[DATASET CONTENT — start]
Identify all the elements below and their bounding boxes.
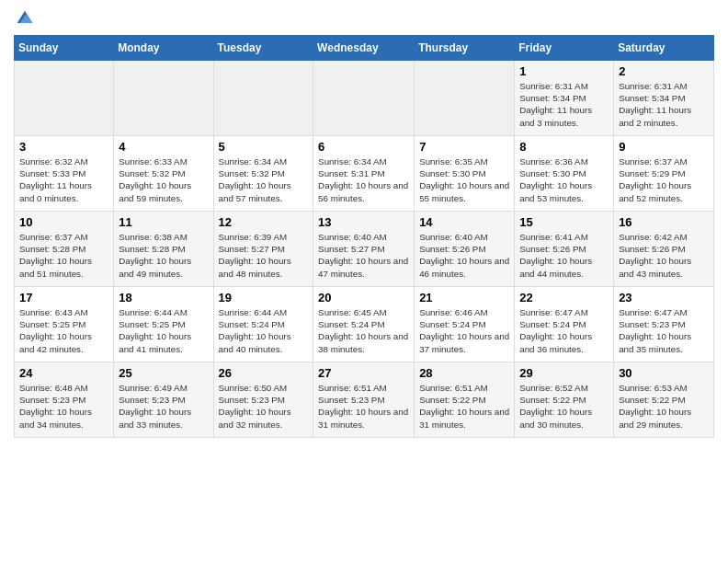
day-info: Sunrise: 6:43 AMSunset: 5:25 PMDaylight:… [19,306,108,355]
day-number: 23 [619,291,709,304]
calendar-cell: 17Sunrise: 6:43 AMSunset: 5:25 PMDayligh… [15,287,114,362]
header-day: Monday [114,36,213,61]
day-info: Sunrise: 6:36 AMSunset: 5:30 PMDaylight:… [519,155,609,204]
day-info: Sunrise: 6:49 AMSunset: 5:23 PMDaylight:… [119,382,208,431]
day-info: Sunrise: 6:33 AMSunset: 5:32 PMDaylight:… [119,155,208,204]
calendar-cell: 7Sunrise: 6:35 AMSunset: 5:30 PMDaylight… [415,136,515,212]
day-number: 2 [619,64,709,78]
day-info: Sunrise: 6:45 AMSunset: 5:24 PMDaylight:… [318,306,409,355]
day-info: Sunrise: 6:37 AMSunset: 5:29 PMDaylight:… [619,155,709,204]
day-info: Sunrise: 6:50 AMSunset: 5:23 PMDaylight:… [219,382,309,431]
day-info: Sunrise: 6:40 AMSunset: 5:26 PMDaylight:… [419,231,509,280]
day-info: Sunrise: 6:31 AMSunset: 5:34 PMDaylight:… [519,80,609,129]
calendar-week-row: 3Sunrise: 6:32 AMSunset: 5:33 PMDaylight… [15,136,714,212]
day-number: 12 [219,215,309,229]
header [14,9,714,28]
day-info: Sunrise: 6:53 AMSunset: 5:22 PMDaylight:… [619,382,709,431]
calendar-cell [213,61,313,136]
day-info: Sunrise: 6:42 AMSunset: 5:26 PMDaylight:… [619,231,709,280]
day-number: 22 [519,291,609,304]
calendar-week-row: 17Sunrise: 6:43 AMSunset: 5:25 PMDayligh… [15,287,714,362]
day-number: 18 [119,291,208,304]
calendar-cell [114,61,213,136]
day-number: 1 [519,64,609,78]
page-container: SundayMondayTuesdayWednesdayThursdayFrid… [0,0,728,447]
day-info: Sunrise: 6:52 AMSunset: 5:22 PMDaylight:… [519,382,609,431]
day-number: 14 [419,215,509,229]
day-number: 25 [119,366,208,380]
day-info: Sunrise: 6:46 AMSunset: 5:24 PMDaylight:… [419,306,509,355]
day-number: 17 [19,291,108,304]
day-info: Sunrise: 6:31 AMSunset: 5:34 PMDaylight:… [619,80,709,129]
calendar-cell: 13Sunrise: 6:40 AMSunset: 5:27 PMDayligh… [313,212,415,287]
day-number: 19 [219,291,309,304]
header-day: Thursday [415,36,515,61]
calendar-cell: 2Sunrise: 6:31 AMSunset: 5:34 PMDaylight… [614,61,714,136]
day-number: 28 [419,366,509,380]
logo [14,9,34,28]
calendar-cell: 10Sunrise: 6:37 AMSunset: 5:28 PMDayligh… [15,212,114,287]
calendar-cell: 12Sunrise: 6:39 AMSunset: 5:27 PMDayligh… [213,212,313,287]
calendar-cell: 3Sunrise: 6:32 AMSunset: 5:33 PMDaylight… [15,136,114,212]
calendar-cell: 14Sunrise: 6:40 AMSunset: 5:26 PMDayligh… [415,212,515,287]
calendar-cell: 16Sunrise: 6:42 AMSunset: 5:26 PMDayligh… [614,212,714,287]
day-number: 30 [619,366,709,380]
day-info: Sunrise: 6:32 AMSunset: 5:33 PMDaylight:… [19,155,108,204]
day-number: 8 [519,140,609,154]
calendar-week-row: 1Sunrise: 6:31 AMSunset: 5:34 PMDaylight… [15,61,714,136]
calendar-table: SundayMondayTuesdayWednesdayThursdayFrid… [14,35,714,438]
calendar-cell [15,61,114,136]
calendar-cell: 15Sunrise: 6:41 AMSunset: 5:26 PMDayligh… [515,212,614,287]
calendar-cell: 6Sunrise: 6:34 AMSunset: 5:31 PMDaylight… [313,136,415,212]
calendar-cell: 24Sunrise: 6:48 AMSunset: 5:23 PMDayligh… [15,362,114,438]
header-day: Saturday [614,36,714,61]
day-number: 13 [318,215,409,229]
calendar-cell: 20Sunrise: 6:45 AMSunset: 5:24 PMDayligh… [313,287,415,362]
day-info: Sunrise: 6:34 AMSunset: 5:31 PMDaylight:… [318,155,409,204]
day-number: 4 [119,140,208,154]
day-number: 21 [419,291,509,304]
calendar-cell: 27Sunrise: 6:51 AMSunset: 5:23 PMDayligh… [313,362,415,438]
day-info: Sunrise: 6:44 AMSunset: 5:25 PMDaylight:… [119,306,208,355]
calendar-cell: 1Sunrise: 6:31 AMSunset: 5:34 PMDaylight… [515,61,614,136]
day-info: Sunrise: 6:47 AMSunset: 5:24 PMDaylight:… [519,306,609,355]
calendar-cell: 21Sunrise: 6:46 AMSunset: 5:24 PMDayligh… [415,287,515,362]
calendar-cell: 28Sunrise: 6:51 AMSunset: 5:22 PMDayligh… [415,362,515,438]
day-number: 6 [318,140,409,154]
header-day: Friday [515,36,614,61]
header-day: Tuesday [213,36,313,61]
day-info: Sunrise: 6:35 AMSunset: 5:30 PMDaylight:… [419,155,509,204]
calendar-cell: 22Sunrise: 6:47 AMSunset: 5:24 PMDayligh… [515,287,614,362]
logo-icon [16,9,34,28]
day-info: Sunrise: 6:38 AMSunset: 5:28 PMDaylight:… [119,231,208,280]
calendar-cell: 9Sunrise: 6:37 AMSunset: 5:29 PMDaylight… [614,136,714,212]
day-number: 16 [619,215,709,229]
calendar-cell: 29Sunrise: 6:52 AMSunset: 5:22 PMDayligh… [515,362,614,438]
day-info: Sunrise: 6:37 AMSunset: 5:28 PMDaylight:… [19,231,108,280]
day-info: Sunrise: 6:51 AMSunset: 5:22 PMDaylight:… [419,382,509,431]
header-day: Wednesday [313,36,415,61]
calendar-cell [313,61,415,136]
calendar-cell: 23Sunrise: 6:47 AMSunset: 5:23 PMDayligh… [614,287,714,362]
day-number: 3 [19,140,108,154]
calendar-cell [415,61,515,136]
day-info: Sunrise: 6:40 AMSunset: 5:27 PMDaylight:… [318,231,409,280]
calendar-cell: 18Sunrise: 6:44 AMSunset: 5:25 PMDayligh… [114,287,213,362]
day-number: 26 [219,366,309,380]
calendar-cell: 19Sunrise: 6:44 AMSunset: 5:24 PMDayligh… [213,287,313,362]
calendar-week-row: 24Sunrise: 6:48 AMSunset: 5:23 PMDayligh… [15,362,714,438]
day-number: 9 [619,140,709,154]
calendar-cell: 11Sunrise: 6:38 AMSunset: 5:28 PMDayligh… [114,212,213,287]
day-number: 29 [519,366,609,380]
day-info: Sunrise: 6:41 AMSunset: 5:26 PMDaylight:… [519,231,609,280]
header-day: Sunday [15,36,114,61]
header-row: SundayMondayTuesdayWednesdayThursdayFrid… [15,36,714,61]
day-number: 15 [519,215,609,229]
day-number: 20 [318,291,409,304]
day-info: Sunrise: 6:47 AMSunset: 5:23 PMDaylight:… [619,306,709,355]
day-info: Sunrise: 6:39 AMSunset: 5:27 PMDaylight:… [219,231,309,280]
day-info: Sunrise: 6:34 AMSunset: 5:32 PMDaylight:… [219,155,309,204]
day-info: Sunrise: 6:48 AMSunset: 5:23 PMDaylight:… [19,382,108,431]
day-number: 24 [19,366,108,380]
calendar-cell: 4Sunrise: 6:33 AMSunset: 5:32 PMDaylight… [114,136,213,212]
[DATASET CONTENT — finish]
● WHAT YOU NEED TO DO: Return the data exactly as it stands, minus the pictures.

● ANSWER TO THE PROBLEM:
Identify all the elements below and their bounding boxes.
day-info: Sunrise: 6:43 AMSunset: 5:25 PMDaylight:… [19,306,108,355]
day-number: 23 [619,291,709,304]
calendar-cell: 17Sunrise: 6:43 AMSunset: 5:25 PMDayligh… [15,287,114,362]
header-day: Monday [114,36,213,61]
day-info: Sunrise: 6:36 AMSunset: 5:30 PMDaylight:… [519,155,609,204]
day-info: Sunrise: 6:49 AMSunset: 5:23 PMDaylight:… [119,382,208,431]
day-info: Sunrise: 6:33 AMSunset: 5:32 PMDaylight:… [119,155,208,204]
calendar-cell: 7Sunrise: 6:35 AMSunset: 5:30 PMDaylight… [415,136,515,212]
day-number: 2 [619,64,709,78]
day-info: Sunrise: 6:45 AMSunset: 5:24 PMDaylight:… [318,306,409,355]
day-info: Sunrise: 6:37 AMSunset: 5:29 PMDaylight:… [619,155,709,204]
day-info: Sunrise: 6:50 AMSunset: 5:23 PMDaylight:… [219,382,309,431]
day-info: Sunrise: 6:40 AMSunset: 5:26 PMDaylight:… [419,231,509,280]
day-info: Sunrise: 6:31 AMSunset: 5:34 PMDaylight:… [519,80,609,129]
calendar-week-row: 3Sunrise: 6:32 AMSunset: 5:33 PMDaylight… [15,136,714,212]
day-number: 12 [219,215,309,229]
header [14,9,714,28]
day-info: Sunrise: 6:53 AMSunset: 5:22 PMDaylight:… [619,382,709,431]
calendar-cell [213,61,313,136]
day-info: Sunrise: 6:42 AMSunset: 5:26 PMDaylight:… [619,231,709,280]
day-number: 22 [519,291,609,304]
calendar-week-row: 17Sunrise: 6:43 AMSunset: 5:25 PMDayligh… [15,287,714,362]
day-number: 18 [119,291,208,304]
calendar-cell [114,61,213,136]
day-number: 1 [519,64,609,78]
page-container: SundayMondayTuesdayWednesdayThursdayFrid… [0,0,728,447]
day-info: Sunrise: 6:52 AMSunset: 5:22 PMDaylight:… [519,382,609,431]
day-number: 14 [419,215,509,229]
day-number: 25 [119,366,208,380]
day-info: Sunrise: 6:46 AMSunset: 5:24 PMDaylight:… [419,306,509,355]
day-number: 17 [19,291,108,304]
day-info: Sunrise: 6:31 AMSunset: 5:34 PMDaylight:… [619,80,709,129]
calendar-cell: 13Sunrise: 6:40 AMSunset: 5:27 PMDayligh… [313,212,415,287]
day-number: 19 [219,291,309,304]
header-day: Thursday [415,36,515,61]
calendar-cell: 2Sunrise: 6:31 AMSunset: 5:34 PMDaylight… [614,61,714,136]
day-number: 28 [419,366,509,380]
logo [14,9,34,28]
calendar-cell: 10Sunrise: 6:37 AMSunset: 5:28 PMDayligh… [15,212,114,287]
calendar-cell: 12Sunrise: 6:39 AMSunset: 5:27 PMDayligh… [213,212,313,287]
calendar-cell: 3Sunrise: 6:32 AMSunset: 5:33 PMDaylight… [15,136,114,212]
calendar-cell: 14Sunrise: 6:40 AMSunset: 5:26 PMDayligh… [415,212,515,287]
calendar-cell: 16Sunrise: 6:42 AMSunset: 5:26 PMDayligh… [614,212,714,287]
day-number: 30 [619,366,709,380]
day-info: Sunrise: 6:32 AMSunset: 5:33 PMDaylight:… [19,155,108,204]
day-number: 8 [519,140,609,154]
calendar-week-row: 1Sunrise: 6:31 AMSunset: 5:34 PMDaylight… [15,61,714,136]
calendar-table: SundayMondayTuesdayWednesdayThursdayFrid… [14,35,714,438]
calendar-cell [15,61,114,136]
calendar-cell: 15Sunrise: 6:41 AMSunset: 5:26 PMDayligh… [515,212,614,287]
calendar-cell: 6Sunrise: 6:34 AMSunset: 5:31 PMDaylight… [313,136,415,212]
calendar-cell: 24Sunrise: 6:48 AMSunset: 5:23 PMDayligh… [15,362,114,438]
header-day: Saturday [614,36,714,61]
day-number: 13 [318,215,409,229]
calendar-cell: 20Sunrise: 6:45 AMSunset: 5:24 PMDayligh… [313,287,415,362]
day-info: Sunrise: 6:34 AMSunset: 5:31 PMDaylight:… [318,155,409,204]
day-number: 4 [119,140,208,154]
day-number: 21 [419,291,509,304]
calendar-cell: 27Sunrise: 6:51 AMSunset: 5:23 PMDayligh… [313,362,415,438]
day-info: Sunrise: 6:44 AMSunset: 5:25 PMDaylight:… [119,306,208,355]
calendar-cell: 1Sunrise: 6:31 AMSunset: 5:34 PMDaylight… [515,61,614,136]
day-info: Sunrise: 6:47 AMSunset: 5:24 PMDaylight:… [519,306,609,355]
calendar-cell: 21Sunrise: 6:46 AMSunset: 5:24 PMDayligh… [415,287,515,362]
calendar-cell: 28Sunrise: 6:51 AMSunset: 5:22 PMDayligh… [415,362,515,438]
day-number: 6 [318,140,409,154]
header-day: Friday [515,36,614,61]
header-day: Tuesday [213,36,313,61]
day-info: Sunrise: 6:35 AMSunset: 5:30 PMDaylight:… [419,155,509,204]
calendar-cell: 22Sunrise: 6:47 AMSunset: 5:24 PMDayligh… [515,287,614,362]
logo-icon [16,9,34,28]
day-info: Sunrise: 6:38 AMSunset: 5:28 PMDaylight:… [119,231,208,280]
calendar-cell: 9Sunrise: 6:37 AMSunset: 5:29 PMDaylight… [614,136,714,212]
day-number: 16 [619,215,709,229]
calendar-cell: 29Sunrise: 6:52 AMSunset: 5:22 PMDayligh… [515,362,614,438]
day-info: Sunrise: 6:37 AMSunset: 5:28 PMDaylight:… [19,231,108,280]
day-info: Sunrise: 6:51 AMSunset: 5:22 PMDaylight:… [419,382,509,431]
header-day: Wednesday [313,36,415,61]
calendar-cell [313,61,415,136]
calendar-cell: 23Sunrise: 6:47 AMSunset: 5:23 PMDayligh… [614,287,714,362]
day-number: 3 [19,140,108,154]
calendar-cell [415,61,515,136]
day-info: Sunrise: 6:40 AMSunset: 5:27 PMDaylight:… [318,231,409,280]
calendar-cell: 18Sunrise: 6:44 AMSunset: 5:25 PMDayligh… [114,287,213,362]
day-number: 26 [219,366,309,380]
calendar-cell: 19Sunrise: 6:44 AMSunset: 5:24 PMDayligh… [213,287,313,362]
calendar-week-row: 24Sunrise: 6:48 AMSunset: 5:23 PMDayligh… [15,362,714,438]
day-number: 9 [619,140,709,154]
calendar-cell: 11Sunrise: 6:38 AMSunset: 5:28 PMDayligh… [114,212,213,287]
day-number: 29 [519,366,609,380]
day-info: Sunrise: 6:41 AMSunset: 5:26 PMDaylight:… [519,231,609,280]
header-day: Sunday [15,36,114,61]
header-row: SundayMondayTuesdayWednesdayThursdayFrid… [15,36,714,61]
day-number: 15 [519,215,609,229]
day-number: 20 [318,291,409,304]
day-info: Sunrise: 6:47 AMSunset: 5:23 PMDaylight:… [619,306,709,355]
day-info: Sunrise: 6:39 AMSunset: 5:27 PMDaylight:… [219,231,309,280]
day-info: Sunrise: 6:34 AMSunset: 5:32 PMDaylight:… [219,155,309,204]
day-info: Sunrise: 6:48 AMSunset: 5:23 PMDaylight:… [19,382,108,431]
day-number: 24 [19,366,108,380]
calendar-cell: 4Sunrise: 6:33 AMSunset: 5:32 PMDaylight… [114,136,213,212]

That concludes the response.